◆ **Material for the task**

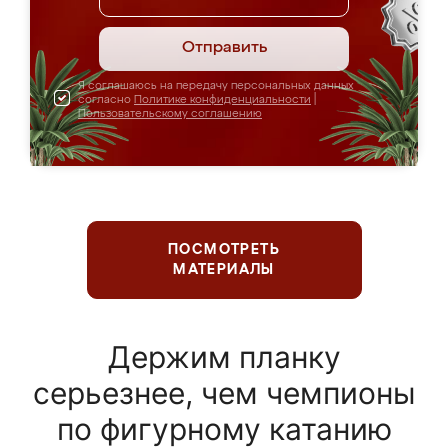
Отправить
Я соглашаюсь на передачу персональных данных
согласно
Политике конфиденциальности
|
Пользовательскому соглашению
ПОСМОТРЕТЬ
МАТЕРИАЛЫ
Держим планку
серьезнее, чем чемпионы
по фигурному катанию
==
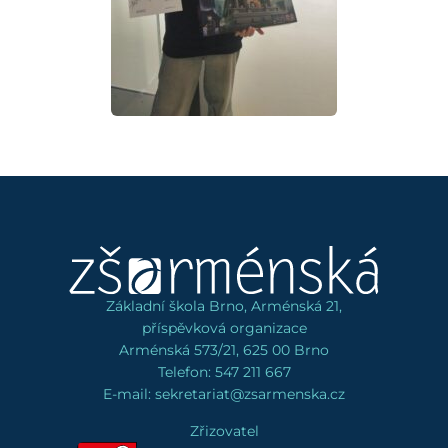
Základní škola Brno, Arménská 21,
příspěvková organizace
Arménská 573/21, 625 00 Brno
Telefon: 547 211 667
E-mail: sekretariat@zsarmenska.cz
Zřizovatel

◆ **The task**
Would you please copy exactly the part of the entries above that begins at the line containing "Пользовательскому соглашению" and ends at the line containing "по фигурному катанию", both lines included?

◆ **Task output**
Пользовательскому соглашению
ПОСМОТРЕТЬ
МАТЕРИАЛЫ
Держим планку
серьезнее, чем чемпионы
по фигурному катанию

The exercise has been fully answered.